We thank the referee for the constructive and detailed feedback, which highlights important aspects of validation and analysis that will strengthen the manuscript. We appreciate the positive assessment of the benchmark's novelty, scale, and reproducibility value. We address each major comment below and outline specific revisions.

read point-by-point responses
  1. Referee: [§3 (CAN-QA Construction)] §3 (CAN-QA Construction): The deterministic rule-based templates are asserted to generate questions and ground-truth answers that specifically test temporal reasoning, multi-condition inference, and behavioral interpretation, yet no human validation, expert review, inter-annotator agreement, or accuracy metrics on the generated pairs are reported.
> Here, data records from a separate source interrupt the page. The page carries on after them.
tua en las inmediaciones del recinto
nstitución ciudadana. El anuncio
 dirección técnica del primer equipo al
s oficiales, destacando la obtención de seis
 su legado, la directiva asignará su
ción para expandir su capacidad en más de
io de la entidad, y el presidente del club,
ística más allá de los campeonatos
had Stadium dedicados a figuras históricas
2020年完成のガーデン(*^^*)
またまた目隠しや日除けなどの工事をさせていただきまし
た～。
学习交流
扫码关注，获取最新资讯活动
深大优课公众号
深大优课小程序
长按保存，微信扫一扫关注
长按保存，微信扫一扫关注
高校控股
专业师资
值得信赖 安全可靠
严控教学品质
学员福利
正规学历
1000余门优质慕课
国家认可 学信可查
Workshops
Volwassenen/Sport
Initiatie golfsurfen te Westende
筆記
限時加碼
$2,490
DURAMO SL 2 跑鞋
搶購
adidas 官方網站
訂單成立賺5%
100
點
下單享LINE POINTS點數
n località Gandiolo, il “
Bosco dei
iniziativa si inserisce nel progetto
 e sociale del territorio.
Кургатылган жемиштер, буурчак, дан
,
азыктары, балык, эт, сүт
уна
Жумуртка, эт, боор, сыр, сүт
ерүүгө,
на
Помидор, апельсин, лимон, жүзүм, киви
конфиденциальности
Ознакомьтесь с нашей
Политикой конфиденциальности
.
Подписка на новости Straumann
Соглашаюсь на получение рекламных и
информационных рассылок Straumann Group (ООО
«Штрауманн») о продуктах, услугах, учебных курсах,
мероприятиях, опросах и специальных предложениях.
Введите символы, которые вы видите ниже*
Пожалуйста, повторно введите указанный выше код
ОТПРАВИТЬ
This is load-bearing for the headline result, because without such checks the observed LLM performance gaps cannot be confidently attributed to reasoning deficits rather than possible template shortcuts, ambiguities, or incorrect ground truths.
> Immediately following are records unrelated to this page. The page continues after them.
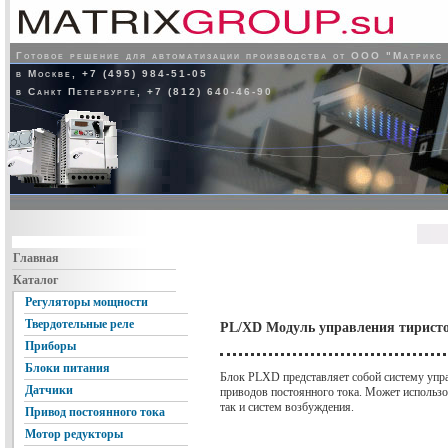
Готовое решение для автоматизации производства от ООО "Матрикс
в Москве, +7 (495) 984-51-05
в Санкт Петербурге, +7 (812) 640-46-90
Главная
Каталог
Регуляторы мощности
Твердотельные реле
PL/XD Модуль управления тиристо
Приборы
Блоки питания
Блок PLXD представляет собой систему уп
Датчики
приводов постоянного тока. Может использо
так и систем возбуждения.
Привод постоянного тока
Мотор редукторы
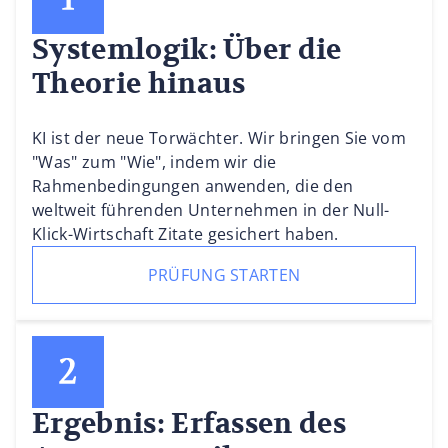
Systemlogik: Über die
Theorie hinaus
KI ist der neue Torwächter. Wir bringen Sie vom
"Was" zum "Wie", indem wir die
Rahmenbedingungen anwenden, die den
weltweit führenden Unternehmen in der Null-
Klick-Wirtschaft Zitate gesichert haben.
PRÜFUNG STARTEN
Ergebnis: Erfassen des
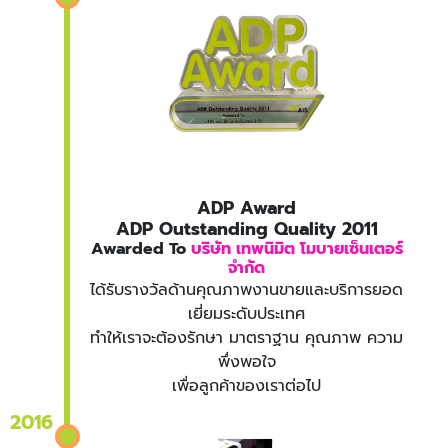
ADP Award
ADP Outstanding Quality 2011
Awarded To
บริษัท เทพนิมิต โมบายเซ็นเตอร์
จำกัด
ได้รับรางวัลด้านคุณภาพงานขายและบริการยอด
เยี่ยมระดับประเทศ
ทำให้เราจะต้องรักษา มาตราฐาน คุณภาพ ความ
พึ่งพอใจ
เพื่อลูกค้าของเราต่อไป
2016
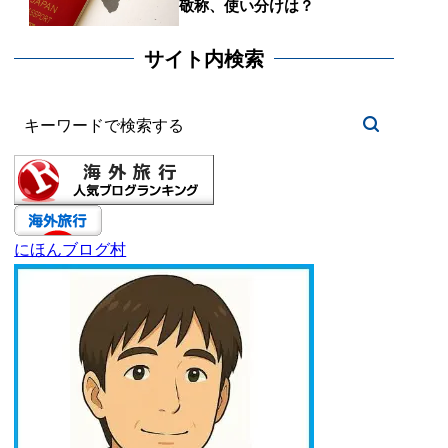
敬称、使い分けは？
サイト内検索
にほんブログ村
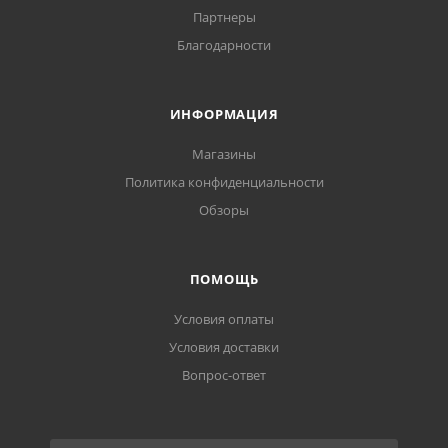
Партнеры
Благодарности
ИНФОРМАЦИЯ
Магазины
Политика конфиденциальности
Обзоры
ПОМОЩЬ
Условия оплаты
Условия доставки
Вопрос-ответ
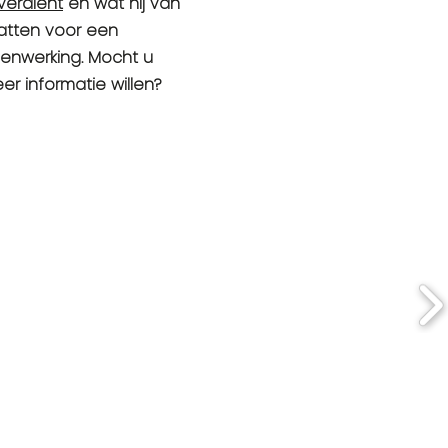
 verdient
en wat hij van
atten voor een
enwerking. Mocht u
r informatie willen?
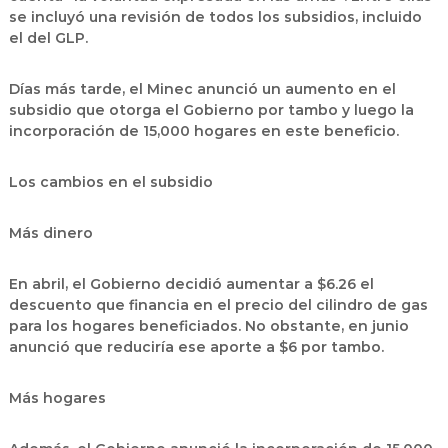
se incluyó una revisión de todos los subsidios, incluido
el del GLP.
Días más tarde, el Minec anunció un aumento en el
subsidio que otorga el Gobierno por tambo y luego la
incorporación de 15,000 hogares en este beneficio.
Los cambios en el subsidio
Más dinero
En abril, el Gobierno decidió aumentar a $6.26 el
descuento que financia en el precio del cilindro de gas
para los hogares beneficiados. No obstante, en junio
anunció que reduciría ese aporte a $6 por tambo.
Más hogares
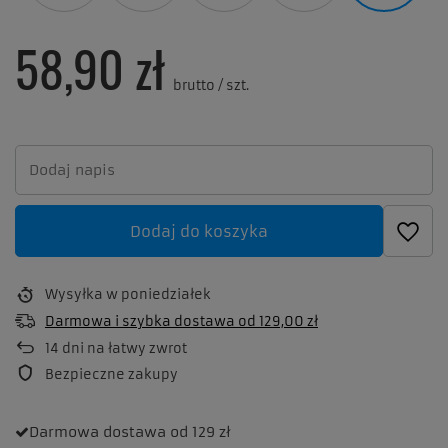
58,90 zł
brutto
/
szt.
Dodaj do koszyka
Wysyłka
w poniedziałek
Darmowa i szybka dostawa
od
129,00 zł
14
dni na łatwy zwrot
Bezpieczne zakupy
Darmowa dostawa
od 129 zł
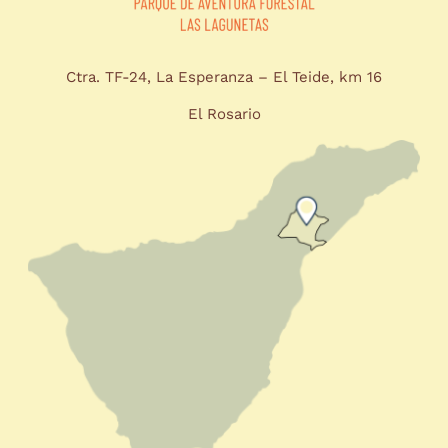
Ctra. TF-24, La Esperanza – El Teide, km 16
El Rosario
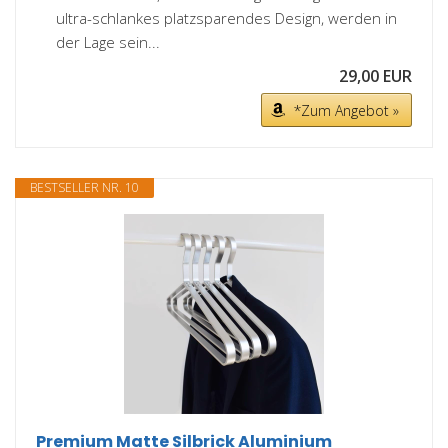
ultra-schlankes platzsparendes Design, werden in
der Lage sein...
29,00 EUR
*Zum Angebot »
BESTSELLER NR. 10
Premium Matte Silbrick Aluminium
    Authors: We agree that explicit validation metrics would increase confidence in the benchmark. The templates are fully deterministic, with ground-truth answers computed directly from the segmented CAN windows using protocol-defined rules (e.g., exact temporal ordering checks and multi-signal conjunctions), eliminating ambiguity by construction. However, we acknowledge the absence of reported human review or inter-annotator agreement in the current version. In revision, we will add: (1) a detailed appendix with template pseudocode and example generations for each of the 10 categories, (2) results from a small-scale expert review (two automotive security researchers manually verifying 200 randomly sampled pairs for correctness and reasoning type), and (3) a quantitative check confirming 100% template-to-answer fidelity on the sampled set. This will directly address potential shortcuts or errors. revision: partial

  2. Referee: [§4 (Experiments and Results)] §4 (Experiments and Results): The attribution of specific failure modes (temporal reasoning, multi-condition inference, behavioral interpretation) requires per-category accuracy tables, error analysis, or ablation studies showing that each category cannot be solved by superficial statistics alone; the current high-level description does not supply this evidence.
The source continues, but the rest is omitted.